Regulators want to sell us the image that digital currencies linked to central banks will empower citizens, but at 11Onze we have long warned that the reality seems to be moving in the opposite direction. A Washington DC-based think tank has just published a report warning that CBDCs pose a threat to our fundamental freedoms.
Projects to introduce central bank-issued digital currencies (CBDCs) are spreading across the global banking sector. Unlike cryptocurrencies such as Bitcoin, CBDCs are not decentralised but are controlled by the central bank of the issuing country. These digital currencies will be subject to the same regulations as traditional currencies and are intended to consolidate government control over payment systems, now threatened by the rise of cryptocurrencies.

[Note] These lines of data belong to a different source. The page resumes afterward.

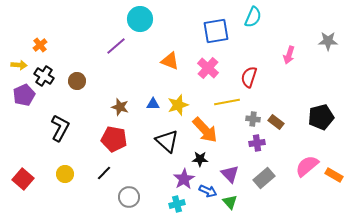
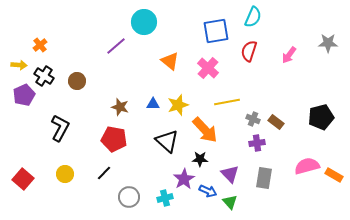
cyan circle: moved 4 px right, 3 px down
gray star: moved 2 px down
pink arrow: rotated 18 degrees clockwise
orange triangle: rotated 18 degrees clockwise
red semicircle: moved 26 px up
gray cross: rotated 16 degrees clockwise
pink semicircle: rotated 25 degrees clockwise
gray rectangle: rotated 40 degrees counterclockwise
cyan cross: moved 12 px left, 6 px up
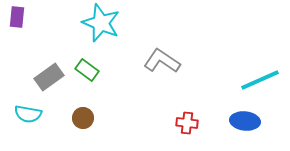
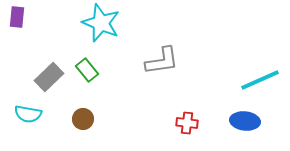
gray L-shape: rotated 138 degrees clockwise
green rectangle: rotated 15 degrees clockwise
gray rectangle: rotated 8 degrees counterclockwise
brown circle: moved 1 px down
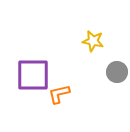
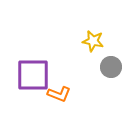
gray circle: moved 6 px left, 5 px up
orange L-shape: rotated 145 degrees counterclockwise
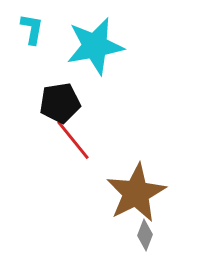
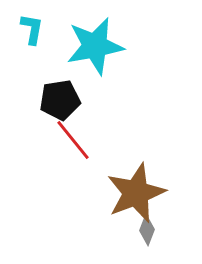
black pentagon: moved 3 px up
brown star: rotated 6 degrees clockwise
gray diamond: moved 2 px right, 5 px up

Proponents of CBDCs argue that they would improve the efficiency and security of financial transactions, reducing transaction costs for businesses and consumers compared to fiat money. On the other hand, they argue that they could help reduce the shadow economy, since they would be less anonymous than cryptocurrencies and, unlike cash, are fully controllable by the state. Moreover, they say, they would foster greater financial inclusion, allowing easier and safer access to banking products.

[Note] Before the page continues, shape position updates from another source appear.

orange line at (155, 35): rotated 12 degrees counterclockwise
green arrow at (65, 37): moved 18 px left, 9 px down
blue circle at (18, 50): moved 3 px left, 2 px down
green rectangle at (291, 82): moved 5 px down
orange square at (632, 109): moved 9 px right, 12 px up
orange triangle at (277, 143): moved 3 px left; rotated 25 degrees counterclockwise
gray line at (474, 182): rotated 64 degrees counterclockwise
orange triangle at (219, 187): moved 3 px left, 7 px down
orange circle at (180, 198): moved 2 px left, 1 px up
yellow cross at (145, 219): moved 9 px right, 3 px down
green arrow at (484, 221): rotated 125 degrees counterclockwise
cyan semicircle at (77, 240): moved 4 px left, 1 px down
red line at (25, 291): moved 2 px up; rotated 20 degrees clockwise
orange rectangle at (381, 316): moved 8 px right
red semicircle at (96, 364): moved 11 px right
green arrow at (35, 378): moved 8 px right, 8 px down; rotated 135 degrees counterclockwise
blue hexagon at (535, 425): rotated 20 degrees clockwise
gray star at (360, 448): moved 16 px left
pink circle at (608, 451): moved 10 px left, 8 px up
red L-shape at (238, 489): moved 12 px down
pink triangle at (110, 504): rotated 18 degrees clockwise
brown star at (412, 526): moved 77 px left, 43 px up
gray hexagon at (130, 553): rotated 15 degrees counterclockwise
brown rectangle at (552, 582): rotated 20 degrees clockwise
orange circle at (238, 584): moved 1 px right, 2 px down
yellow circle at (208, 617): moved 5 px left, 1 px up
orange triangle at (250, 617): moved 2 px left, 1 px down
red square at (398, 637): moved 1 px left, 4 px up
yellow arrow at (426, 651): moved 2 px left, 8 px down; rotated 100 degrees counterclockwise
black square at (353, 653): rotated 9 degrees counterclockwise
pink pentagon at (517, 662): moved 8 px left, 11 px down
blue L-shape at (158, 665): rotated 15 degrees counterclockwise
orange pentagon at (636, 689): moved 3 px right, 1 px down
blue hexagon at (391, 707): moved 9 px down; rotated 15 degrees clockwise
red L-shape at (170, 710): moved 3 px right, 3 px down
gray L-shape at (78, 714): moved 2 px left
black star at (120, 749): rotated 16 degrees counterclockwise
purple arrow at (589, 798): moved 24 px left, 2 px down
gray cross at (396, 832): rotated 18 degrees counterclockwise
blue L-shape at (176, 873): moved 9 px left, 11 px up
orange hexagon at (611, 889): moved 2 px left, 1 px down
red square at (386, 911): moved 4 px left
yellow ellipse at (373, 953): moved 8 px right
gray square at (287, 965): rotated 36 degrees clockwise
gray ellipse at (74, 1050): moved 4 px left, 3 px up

In this context, a recently published report by the Cato Institute, a Washington DC-based think tank, analyses the risks of central bank-issued digital currencies and concludes that “CBDCs threaten fundamental freedoms”, as “many of the potential benefits touted by their advocates do not stand up to scrutiny” and that the US Congress should oppose any government plan to issue a CBDC.
Destabilising the free market, more control and less privacy
According to the Cato Institute study, the main arguments against the development of a CBDC issued by the US government include fears about its ability to track and control the citizenry, cybersecurity and the potential destabilisation of the free market. Specifically, the government would have unprecedented control over the economy and our money.

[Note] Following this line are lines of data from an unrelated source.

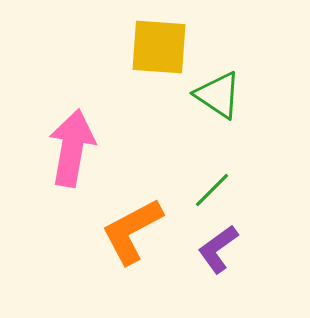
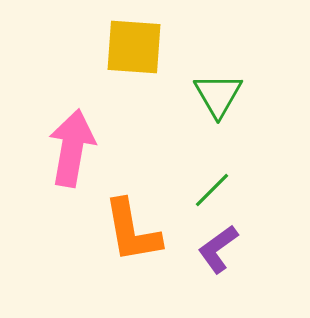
yellow square: moved 25 px left
green triangle: rotated 26 degrees clockwise
orange L-shape: rotated 72 degrees counterclockwise
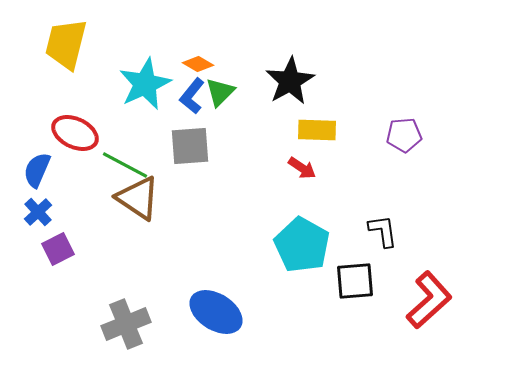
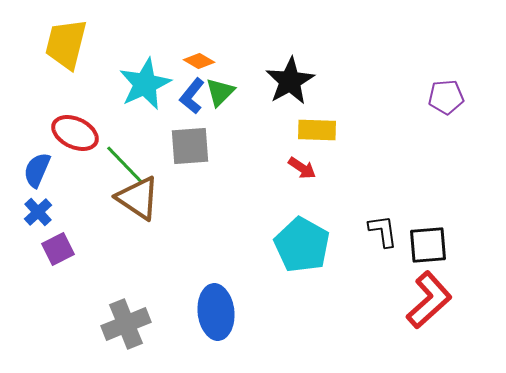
orange diamond: moved 1 px right, 3 px up
purple pentagon: moved 42 px right, 38 px up
green line: rotated 18 degrees clockwise
black square: moved 73 px right, 36 px up
blue ellipse: rotated 52 degrees clockwise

The Washington DC-based think tank’s expert analysts point out that supporters of CBDCs who argue that they would improve financial inclusion ignore the innovations that are already taking place in the private sector, as well as what Americans who are not part of the current banking ecosystem really want. A segment of the population that in surveys says is not interested in having a bank account because it doesn’t have enough money, because it wants to protect its privacy, or because it distrusts banks in general. Concerns for which a CBDC would not represent a solution, but rather the opposite.
Moreover, while they recognise that faster settlement of the payment system in the US is a laudable cause, a CBDC would not bring a unique or even additional benefit compared to existing developments in the private sector. Still, it would pose a substantial threat to the privacy and financial freedom of citizens, which has already been eroded for decades.
The institute wants to make clear that “laws designed to fight terrorism, prevent money laundering and collect taxes provide the government with the ability to conduct unchecked surveillance of financial information”, but the introduction of a CBDC could mean the end of what little protection citizens still have left, “as it would give the federal government complete visibility into all financial transactions by establishing a direct link between the government and the financial activity of every citizen”.